1. Field of the Invention
The present invention relates to a session initiation protocol (SIP)-based session service, and more particularly, to a method of securing a respondent's privacy in an automatic answer mode of a push-to (PT) service and to any PT client terminal and/or server for implementing the method.
2. Discussion of the Related Art
A SIP is a signaling protocol prescribing procedures for allowing terminals to identify opposite terminals to communicate with and to find out locations thereof and for allowing the terminals to create, delete, and change multimedia service sessions. A SIP-based service has a request/response structure for controlling the establishment, correction, and release of the multimedia service session. The SIP-based service employs SIP URLs (Uniform Resource Locator) similar to e-mail addresses to identify users and thus provides services without dependence on IP (Internet Protocol) addresses.
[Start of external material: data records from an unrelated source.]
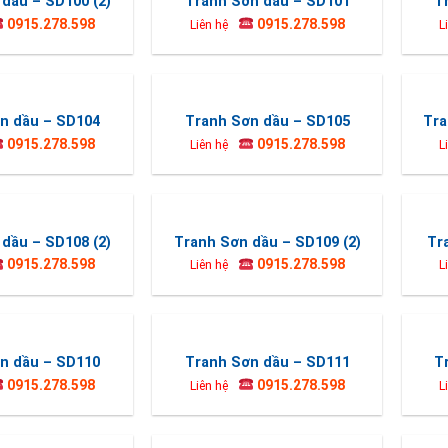
dầu – SD100 (2)
Tranh Sơn dầu – SD101
T
0915.278.598
0915.278.598
Liên hệ
L
n dầu – SD104
Tranh Sơn dầu – SD105
Tra
0915.278.598
0915.278.598
Liên hệ
L
dầu – SD108 (2)
Tranh Sơn dầu – SD109 (2)
Tr
0915.278.598
0915.278.598
Liên hệ
L
n dầu – SD110
Tranh Sơn dầu – SD111
T
0915.278.598
0915.278.598
Liên hệ
L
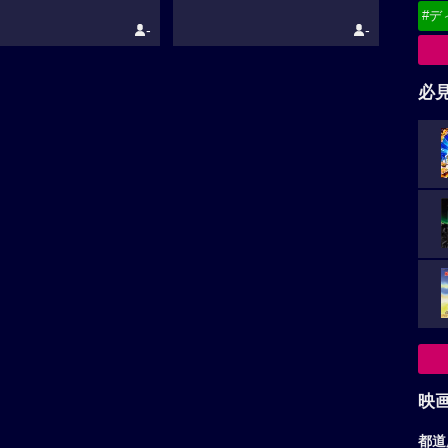
#デ
-
-
必
映
都道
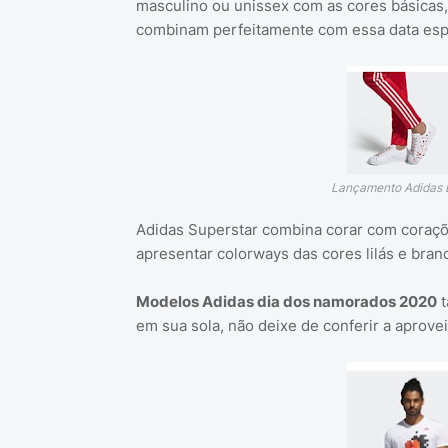
masculino ou unissex com as cores básicas,
combinam perfeitamente com essa data espe
Lançamento Adidas 
Adidas Superstar combina corar com coraçõe
apresentar colorways das cores lilás e bran
Modelos Adidas dia dos namorados 2020
t
em sua sola, não deixe de conferir a aprovei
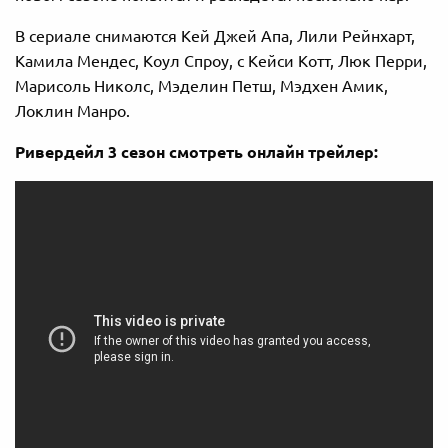
В сериале снимаются Кей Джей Апа, Лили Рейнхарт,
Камила Мендес, Коул Спроу, с Кейси Котт, Люк Перри,
Марисоль Николс, Мэделин Петш, Мэдхен Амик,
Локлин Манро.
Ривердейл 3 сезон смотреть онлайн трейлер:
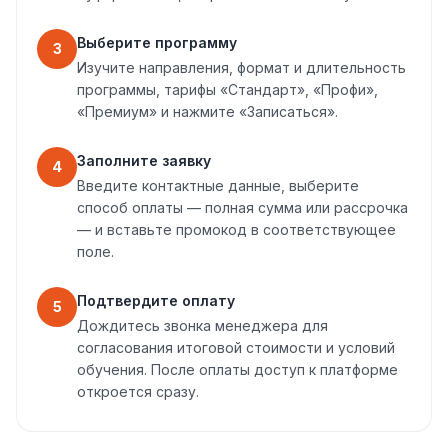
Выберите программу
3
Изучите направления, формат и длительность
программы, тарифы «Стандарт», «Профи»,
«Премиум» и нажмите «Записаться».
Заполните заявку
4
Введите контактные данные, выберите
способ оплаты — полная сумма или рассрочка
— и вставьте промокод в соответствующее
поле.
Подтвердите оплату
5
Дождитесь звонка менеджера для
согласования итоговой стоимости и условий
обучения. После оплаты доступ к платформе
откроется сразу.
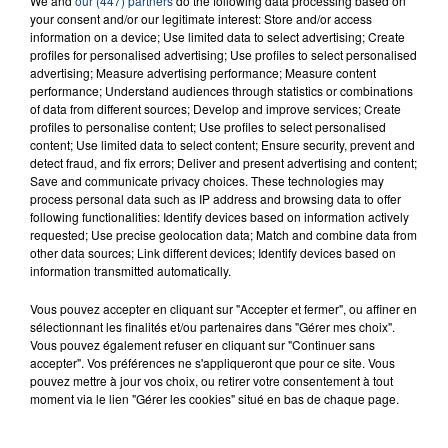
RADIO CONTACT
We and
our (447) partners
do the following data processing based on
your consent and/or our legitimate interest: Store and/or access
information on a device; Use limited data to select advertising; Create
Sur La Piste
EVA
profiles for personalised advertising; Use profiles to select personalised
advertising; Measure advertising performance; Measure content
performance; Understand audiences through statistics or combinations
of data from different sources; Develop and improve services; Create
profiles to personalise content; Use profiles to select personalised
content; Use limited data to select content; Ensure security, prevent and
detect fraud, and fix errors; Deliver and present advertising and content;
Save and communicate privacy choices. These technologies may
process personal data such as IP address and browsing data to offer
following functionalities: Identify devices based on information actively
FIL D'ACTU
requested; Use precise geolocation data; Match and combine data from
other data sources; Link different devices; Identify devices based on
information transmitted automatically.
Vous pouvez accepter en cliquant sur "Accepter et fermer", ou affiner en
sélectionnant les finalités et/ou partenaires dans "Gérer mes choix".
Vous pouvez également refuser en cliquant sur "Continuer sans
accepter". Vos préférences ne s'appliqueront que pour ce site. Vous
pouvez mettre à jour vos choix, ou retirer votre consentement à tout
moment via le lien "Gérer les cookies" situé en bas de chaque page.
23 juillet 2026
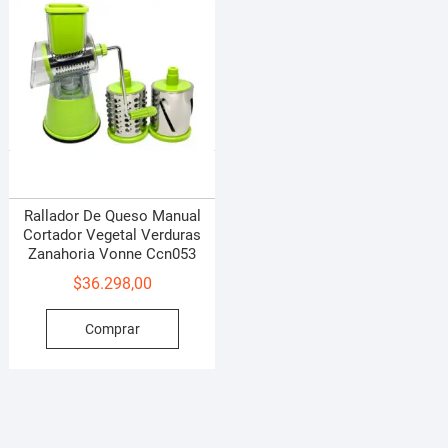
Rallador De Queso Manual
Cortador Vegetal Verduras
Zanahoria Vonne Ccn053
$
36.298,00
Comprar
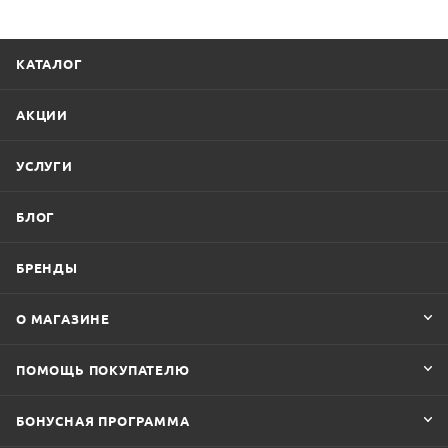
КАТАЛОГ
АКЦИИ
УСЛУГИ
БЛОГ
БРЕНДЫ
О МАГАЗИНЕ
ПОМОЩЬ ПОКУПАТЕЛЮ
БОНУСНАЯ ПРОГРАММА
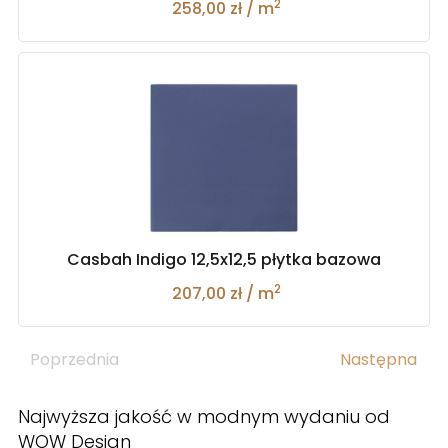
2
258,00 zł / m
Casbah Indigo 12,5x12,5 płytka bazowa
2
207,00 zł / m
Poprzednia
Następna
Najwyższa jakość w modnym wydaniu od
WOW Design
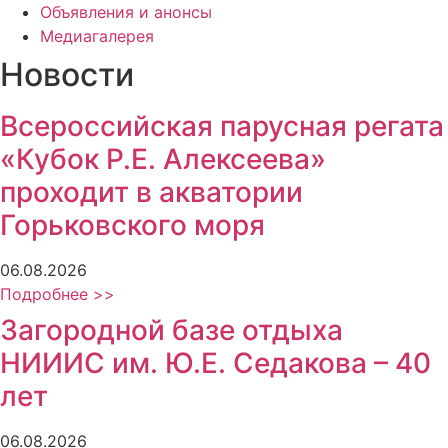
Объявления и анонсы
Медиагалерея
Новости
Всероссийская парусная регата
«Кубок Р.Е. Алексеева»
проходит в акватории
Горьковского моря
06.08.2026
Подробнее >>
Загородной базе отдыха
НИИИС им. Ю.Е. Седакова – 40
лет
06.08.2026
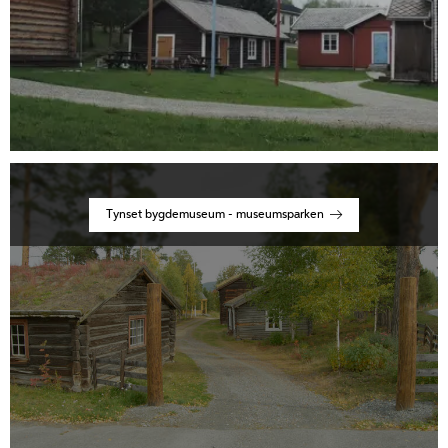
Tynset bygdemuseum - museumsparken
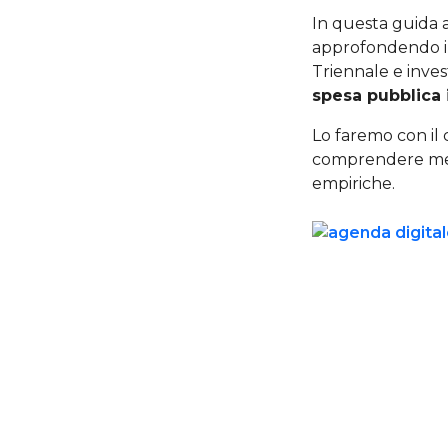
In questa guida 
approfondendo in 
Triennale e inves
spesa pubblica 
Lo faremo con il 
comprendere meg
empiriche.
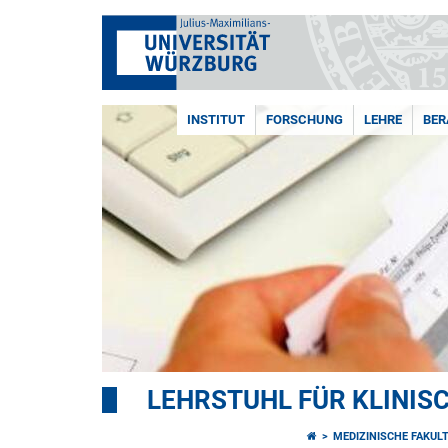
INSTITUT
FORSCHUNG
LEHRE
BER
LEHRSTUHL FÜR KLINIS
MEDIZINISCHE FAKUL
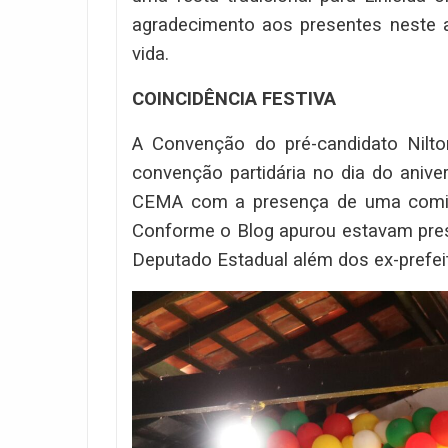
agradecimento aos presentes neste a
vida.
COINCIDÊNCIA FESTIVA
A Convenção do pré-candidato Nilto
convenção partidária no dia do anive
CEMA com a presença de uma comissã
Conforme o Blog apurou estavam pres
Deputado Estadual além dos ex-prefeit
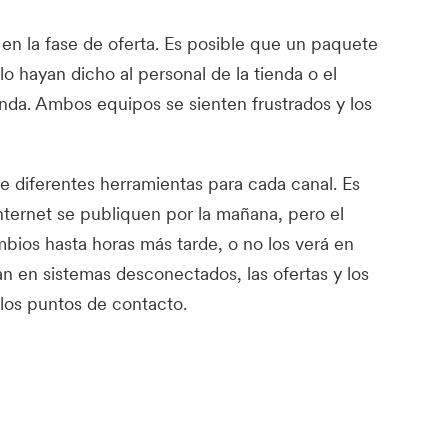
 en la fase de oferta. Es posible que un paquete
lo hayan dicho al personal de la tienda o el
nda. Ambos equipos se sienten frustrados y los
de diferentes herramientas para cada canal. Es
nternet se publiquen por la mañana, pero el
mbios hasta horas más tarde, o no los verá en
an en sistemas desconectados, las ofertas y los
los puntos de contacto.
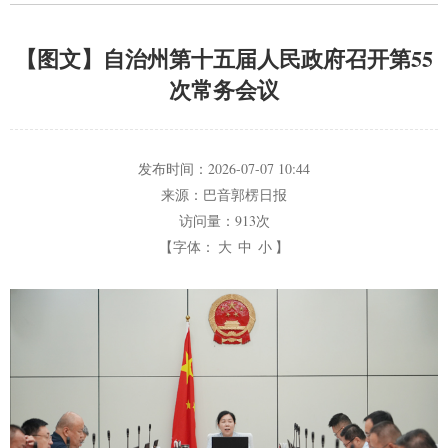
【图文】自治州第十五届人民政府召开第55
次常务会议
发布时间：
2026-07-07 10:44
来源：
巴音郭楞日报
访问量：
913次
【字体：
大
中
小
】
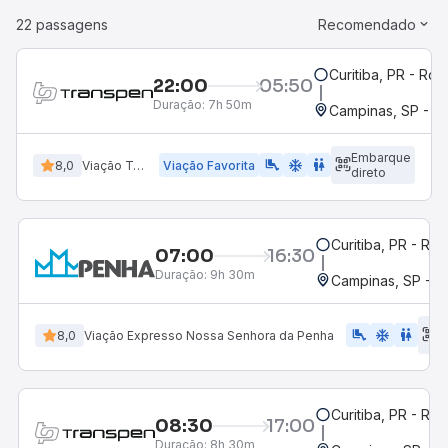
22 passagens
Recomendado
Curitiba, PR - Rod
22:00
05:50
Duração:
7h 50m
Campinas, SP - T
Embarque
airline_seat_legroom_extra
ac_unit
wc
8,0
Viação Transpen
Viação Favorita
direto
Curitiba, PR - Rod
07:00
16:30
Duração:
9h 30m
Campinas, SP - 
E
airline_seat_legroom_extra
ac_unit
WC
8,0
Viação Expresso Nossa Senhora da Penha
d
Curitiba, PR - Rod
08:30
17:00
Duração:
8h 30m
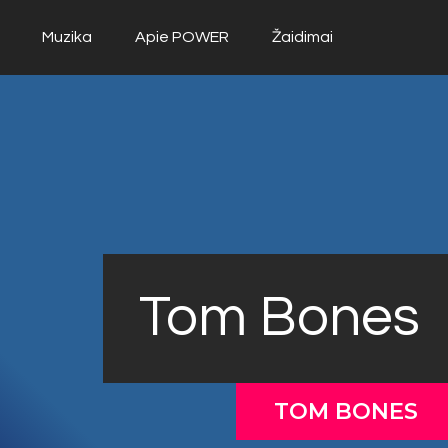
Muzika
Apie POWER
Žaidimai
Tom Bones
TOM BONES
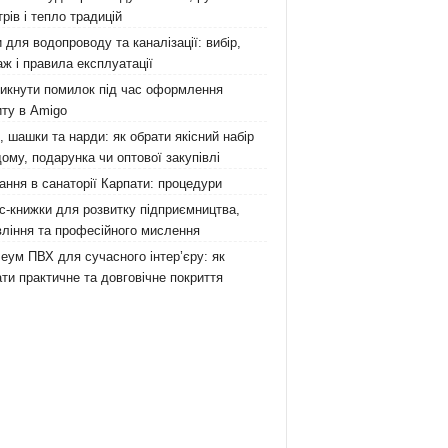
рів і тепло традицій
 для водопроводу та каналізації: вибір,
ж і правила експлуатації
никнути помилок під час оформлення
ту в Amigo
 шашки та нарди: як обрати якісний набір
ому, подарунка чи оптової закупівлі
ання в санаторії Карпати: процедури
с-книжки для розвитку підприємництва,
ління та професійного мислення
еум ПВХ для сучасного інтер’єру: як
ти практичне та довговічне покриття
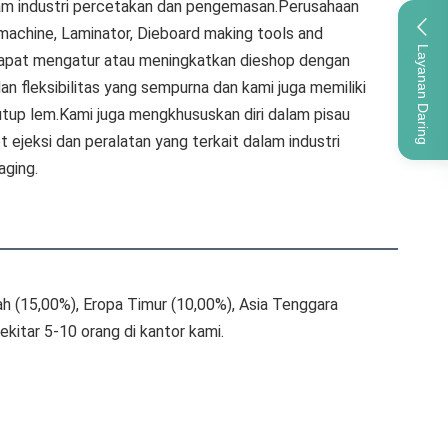
am industri percetakan dan pengemasan.Perusahaan 
machine, Laminator, Dieboard making tools and 
Layanan Daring
dapat mengatur atau meningkatkan dieshop dengan 
 fleksibilitas yang sempurna dan kami juga memiliki 
tutup lem.Kami juga mengkhususkan diri dalam pisau 
t ejeksi dan peralatan yang terkait dalam industri 
aging.
ah (15,00%), Eropa Timur (10,00%), Asia Tenggara 
kitar 5-10 orang di kantor kami.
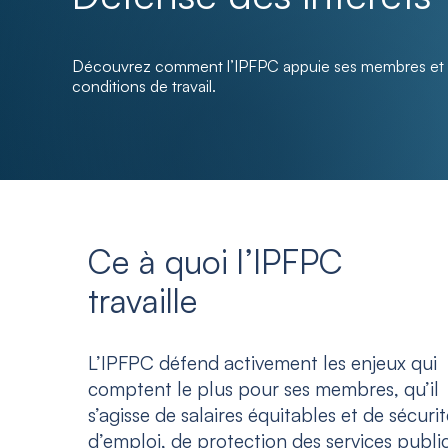
Découvrez comment l’IPFPC appuie ses membres et mi
conditions de travail.
Ce à quoi l’IPFPC
travaille
L’IPFPC défend activement les enjeux qui
comptent le plus pour ses membres, qu’il
s’agisse de salaires équitables et de sécurit
d’emploi, de protection des services public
An example of the SIP-based session service is a Push-To (PT) service. The PT service has been developed for providing fast communications between providers and users through mobile communication networks and generally includes such communication services wherein, among clients having set a session through a server, one client having a right of talk or a right of transmission assigned thereto transmits media data including voices or images and the other clients participating in the session receive the media data. The PT service includes a PoC (Push-to-talk Over Cellular) service of providing a call service to transmit voice data, a PTV (Push-To Video) service of transmitting image or video data, and a PTD (Push-To Data) service for transmitting various data. Voices, images, and data can be transmitted to one receiver (1-to-1) or a receiver group (1-to-many) such as in a group chat session.
In the PT service supporting a 1-to-1 communication and a group communication, individual privacies should be secured at the time of communication. More specifically, when the PT service is used, each user can select depending on his own intention whether his identity such as his nickname and/or his IP address should be open (not private) or anonymous (private). The individual intention on the publication of the user's identity (i.e., the identify of the user who has been invited to participate in a PT session) may be included as privacy information in a response message responding to a session invitation, which is then transmitted to the opposite party.
For example, the privacy information can be included in a header portion of a message 200 OK, which is a response message to a session invitation message, as a privacy header, and can be transmitted to an inviting PT server. The inviting PT server publishes or hides the identity of a respondent (invited PT user) to or from the inviting PT user on the basis of the privacy information included in the received response message. When the privacy information is not included in the received response message, the inviting PT server considers that the respondent (invited PT user) agrees to the publication of his identity to the inviting PT user or other PT users in the PT session.
However, in such a privacy securing method of the PT service according to the related art, the privacy of the respondent (invited PT user) might not be secured properly when the procedure is performed in an automatic answer mode. In the automatic answer mode, an automatic response message (e.g., a 183 SESSION PROGRESS message) not including the privacy information can be often transmitted “directly” to the inviting PT server through the invited PT server. Here, the term “directly” means that the automatic response message from the invited PT user is transmitted to the inviting PT server, regardless of the fact whether a response message (e.g., a message 200 OK) is received from the invited PT user having received a session invitation message. As a result, the inviting PT server does not receive or have the privacy information of the invited PT user in the automatic answer mode, and the identity of the invited PT user is made known to the inviting PT user (and maybe to other PT users) against the invited PT user's intention of keeping his identity private, which is a problem.